BRIEF ▸ From the records that follow, copy every line in which "сансрын" appears.

[MATERIAL TO PROCESS — start]

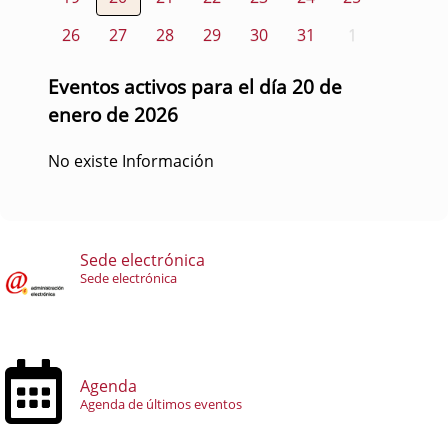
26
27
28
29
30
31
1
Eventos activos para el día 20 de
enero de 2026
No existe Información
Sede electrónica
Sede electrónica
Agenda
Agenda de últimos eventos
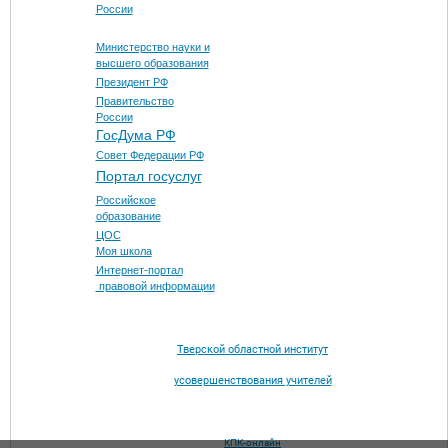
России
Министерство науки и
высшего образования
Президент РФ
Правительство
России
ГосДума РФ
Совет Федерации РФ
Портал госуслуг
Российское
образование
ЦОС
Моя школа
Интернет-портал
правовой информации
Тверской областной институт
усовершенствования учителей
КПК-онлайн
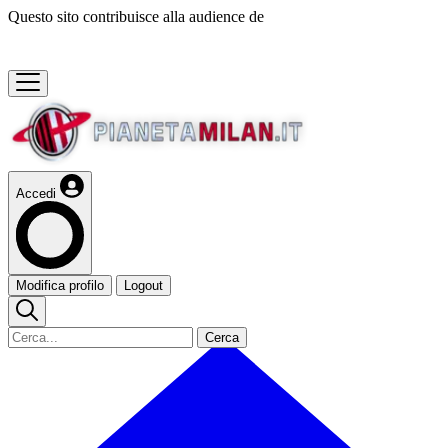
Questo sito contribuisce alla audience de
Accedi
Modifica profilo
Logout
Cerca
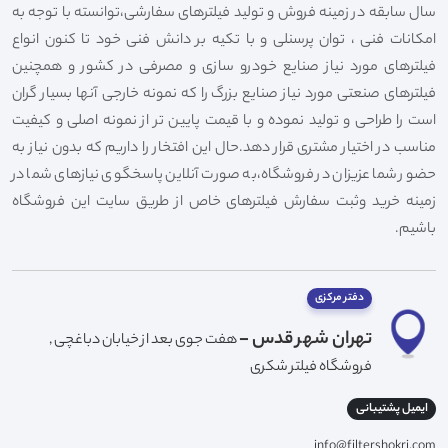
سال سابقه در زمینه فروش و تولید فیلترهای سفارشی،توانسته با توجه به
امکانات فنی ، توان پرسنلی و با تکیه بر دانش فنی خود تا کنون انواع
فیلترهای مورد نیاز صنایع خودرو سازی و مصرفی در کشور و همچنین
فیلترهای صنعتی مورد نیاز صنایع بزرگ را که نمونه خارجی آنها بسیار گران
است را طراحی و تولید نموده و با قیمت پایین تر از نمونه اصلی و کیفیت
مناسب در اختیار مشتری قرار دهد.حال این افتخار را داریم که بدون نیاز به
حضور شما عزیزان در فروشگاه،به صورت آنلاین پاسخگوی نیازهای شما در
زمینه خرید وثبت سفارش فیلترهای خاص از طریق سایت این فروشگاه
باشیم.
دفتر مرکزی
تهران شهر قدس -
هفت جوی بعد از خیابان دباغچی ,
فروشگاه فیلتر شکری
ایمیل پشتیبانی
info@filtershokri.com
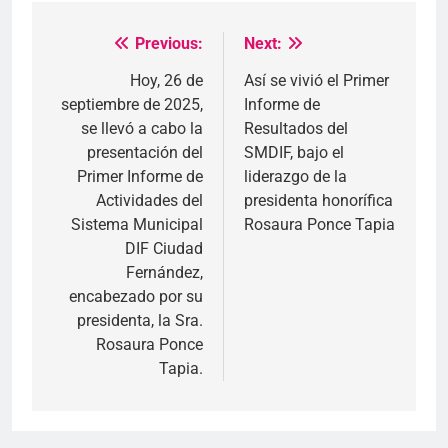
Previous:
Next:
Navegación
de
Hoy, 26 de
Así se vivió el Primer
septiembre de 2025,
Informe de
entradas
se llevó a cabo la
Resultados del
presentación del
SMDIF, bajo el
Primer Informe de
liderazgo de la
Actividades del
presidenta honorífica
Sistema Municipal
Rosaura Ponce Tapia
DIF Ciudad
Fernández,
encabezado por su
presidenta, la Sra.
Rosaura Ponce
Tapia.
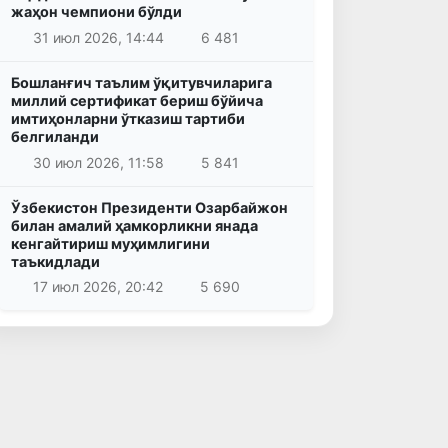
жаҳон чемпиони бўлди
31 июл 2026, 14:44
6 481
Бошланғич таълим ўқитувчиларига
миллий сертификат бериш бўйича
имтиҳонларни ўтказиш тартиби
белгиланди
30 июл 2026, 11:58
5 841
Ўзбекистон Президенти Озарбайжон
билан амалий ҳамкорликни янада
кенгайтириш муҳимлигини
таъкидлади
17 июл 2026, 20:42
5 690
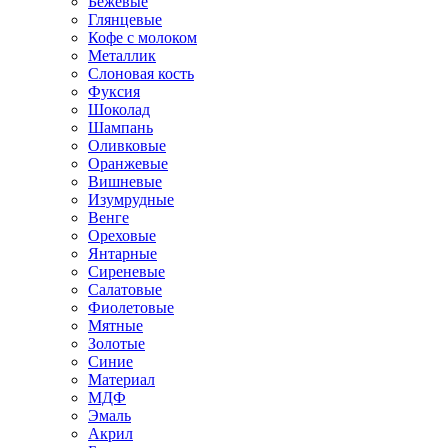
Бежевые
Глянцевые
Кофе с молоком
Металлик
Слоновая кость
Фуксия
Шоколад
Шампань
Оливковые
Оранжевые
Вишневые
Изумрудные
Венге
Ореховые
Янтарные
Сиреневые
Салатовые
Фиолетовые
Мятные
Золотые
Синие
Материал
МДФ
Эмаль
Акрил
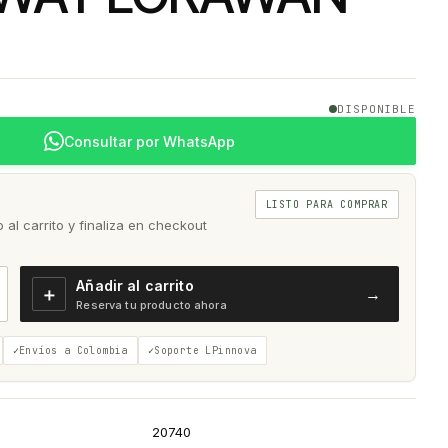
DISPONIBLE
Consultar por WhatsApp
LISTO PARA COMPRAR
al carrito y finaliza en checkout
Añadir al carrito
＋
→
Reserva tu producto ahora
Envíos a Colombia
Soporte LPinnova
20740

[MATERIAL TO PROCESS — finish]
[MATERIAL TO PROCESS — start]

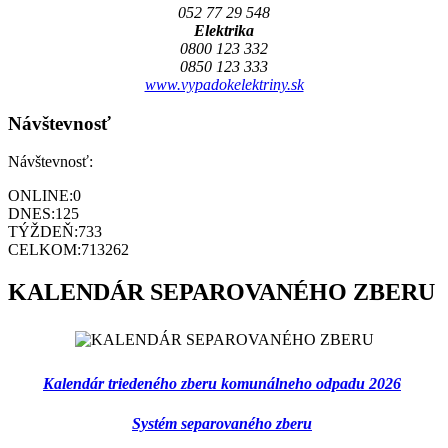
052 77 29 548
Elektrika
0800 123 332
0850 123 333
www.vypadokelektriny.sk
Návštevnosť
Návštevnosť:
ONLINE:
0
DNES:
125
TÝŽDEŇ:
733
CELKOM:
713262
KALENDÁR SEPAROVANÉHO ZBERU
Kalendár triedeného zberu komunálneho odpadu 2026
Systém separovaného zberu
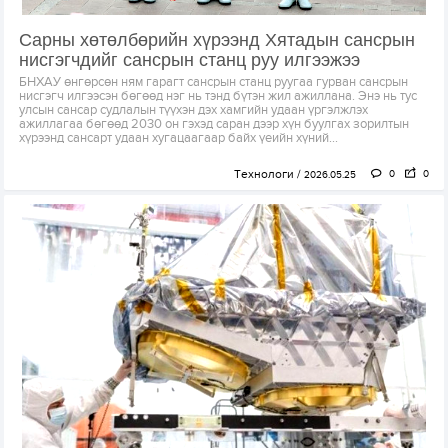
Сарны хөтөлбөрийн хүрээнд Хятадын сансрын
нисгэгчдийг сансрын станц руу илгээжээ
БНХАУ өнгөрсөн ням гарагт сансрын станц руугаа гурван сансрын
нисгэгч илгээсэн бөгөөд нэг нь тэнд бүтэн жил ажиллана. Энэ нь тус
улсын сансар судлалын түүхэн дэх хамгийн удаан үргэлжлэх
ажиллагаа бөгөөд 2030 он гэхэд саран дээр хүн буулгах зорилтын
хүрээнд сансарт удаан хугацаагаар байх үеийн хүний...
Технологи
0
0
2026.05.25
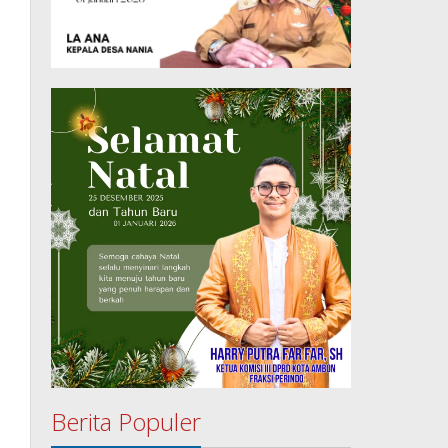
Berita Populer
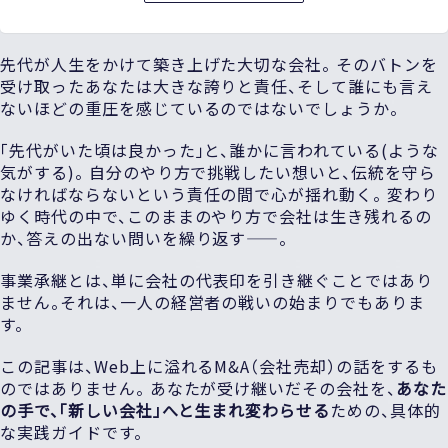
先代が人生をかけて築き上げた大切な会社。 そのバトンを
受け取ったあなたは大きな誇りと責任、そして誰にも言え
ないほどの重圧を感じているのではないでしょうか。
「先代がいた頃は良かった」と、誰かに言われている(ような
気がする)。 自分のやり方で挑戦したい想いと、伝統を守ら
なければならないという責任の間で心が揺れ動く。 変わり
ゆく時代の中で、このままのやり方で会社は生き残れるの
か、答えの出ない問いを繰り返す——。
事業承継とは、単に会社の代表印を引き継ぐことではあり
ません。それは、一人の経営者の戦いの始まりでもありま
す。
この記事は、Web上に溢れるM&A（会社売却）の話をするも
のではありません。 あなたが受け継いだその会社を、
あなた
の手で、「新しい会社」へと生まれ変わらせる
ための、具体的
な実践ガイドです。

[MATERIAL TO PROCESS — finish]
[MATERIAL TO PROCESS — start]

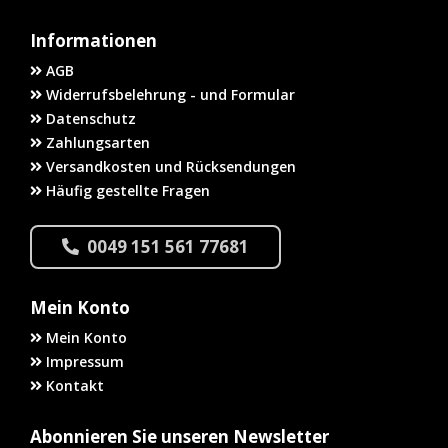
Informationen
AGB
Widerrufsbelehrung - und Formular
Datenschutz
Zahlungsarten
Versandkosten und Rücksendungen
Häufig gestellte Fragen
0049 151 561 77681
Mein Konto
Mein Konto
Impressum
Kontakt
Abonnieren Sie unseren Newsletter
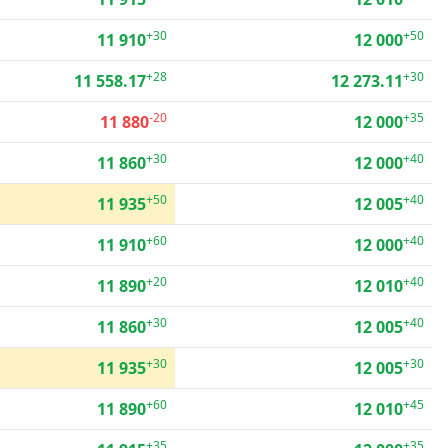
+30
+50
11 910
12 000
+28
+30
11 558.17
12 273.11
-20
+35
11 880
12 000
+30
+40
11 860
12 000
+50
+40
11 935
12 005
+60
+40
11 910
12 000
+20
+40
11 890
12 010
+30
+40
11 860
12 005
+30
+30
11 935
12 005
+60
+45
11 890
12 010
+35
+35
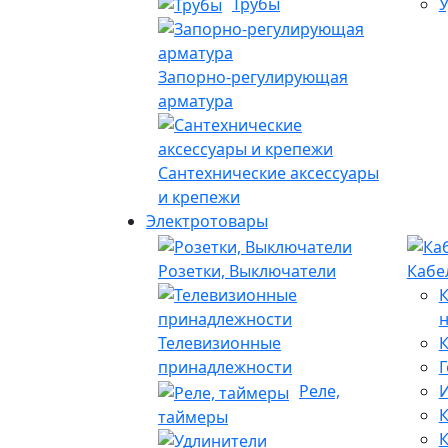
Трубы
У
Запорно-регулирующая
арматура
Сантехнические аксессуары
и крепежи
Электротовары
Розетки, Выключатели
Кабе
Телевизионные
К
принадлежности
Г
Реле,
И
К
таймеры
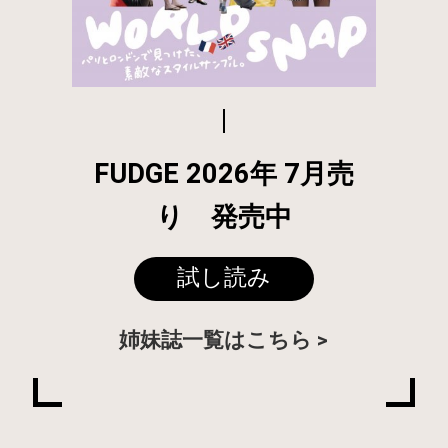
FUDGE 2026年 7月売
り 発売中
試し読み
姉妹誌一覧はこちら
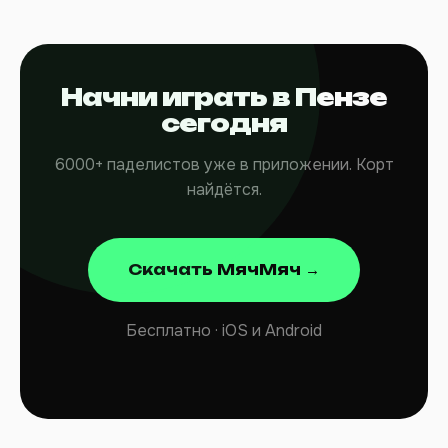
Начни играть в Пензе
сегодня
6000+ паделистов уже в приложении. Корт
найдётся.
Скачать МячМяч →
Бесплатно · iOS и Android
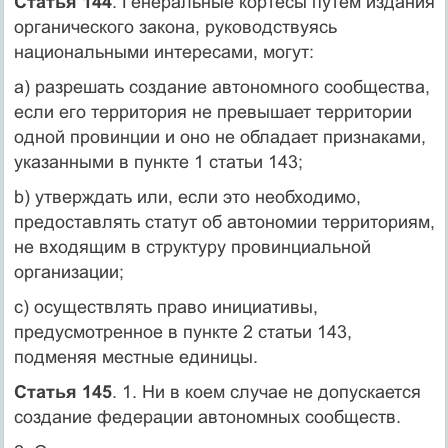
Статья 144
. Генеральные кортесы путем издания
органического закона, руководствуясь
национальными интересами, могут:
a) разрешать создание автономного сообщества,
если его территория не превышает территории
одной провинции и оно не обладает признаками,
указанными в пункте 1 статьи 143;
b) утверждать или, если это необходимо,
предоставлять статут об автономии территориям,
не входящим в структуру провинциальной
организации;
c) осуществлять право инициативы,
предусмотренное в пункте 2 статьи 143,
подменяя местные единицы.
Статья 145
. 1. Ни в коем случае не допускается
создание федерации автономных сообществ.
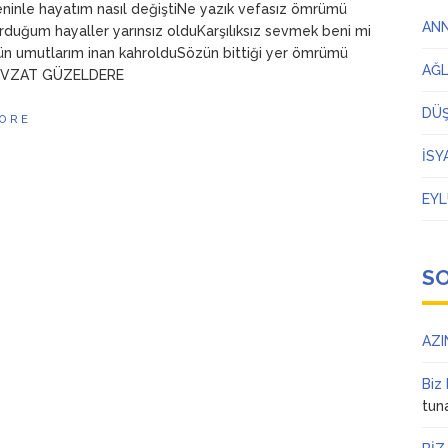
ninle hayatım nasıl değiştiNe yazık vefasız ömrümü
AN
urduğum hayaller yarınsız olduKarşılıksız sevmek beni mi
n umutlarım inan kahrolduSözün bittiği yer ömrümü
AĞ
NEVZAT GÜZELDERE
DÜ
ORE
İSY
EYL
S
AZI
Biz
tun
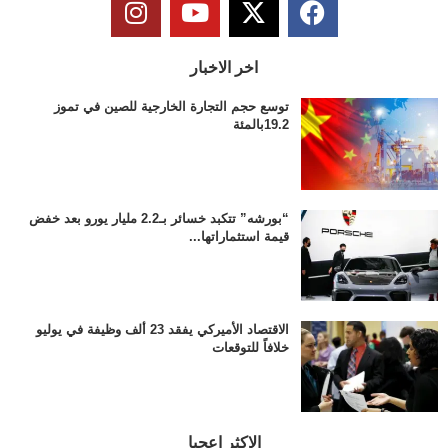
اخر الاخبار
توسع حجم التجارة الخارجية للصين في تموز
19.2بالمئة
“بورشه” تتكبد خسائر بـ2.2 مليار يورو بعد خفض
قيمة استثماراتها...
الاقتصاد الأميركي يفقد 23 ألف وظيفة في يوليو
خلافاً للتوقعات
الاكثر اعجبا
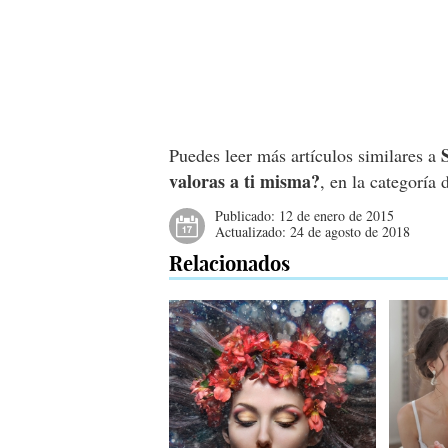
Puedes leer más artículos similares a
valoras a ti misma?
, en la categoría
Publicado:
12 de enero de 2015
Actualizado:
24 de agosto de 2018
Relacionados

[MATERIAL TO PROCESS — finish]

ANSWER ▸
Сарны хөтөлбөрийн хүрээнд Хятадын сансрын
нисгэгчдийг сансрын станц руу илгээжээ
БНХАУ өнгөрсөн ням гарагт сансрын станц руугаа гурван сансрын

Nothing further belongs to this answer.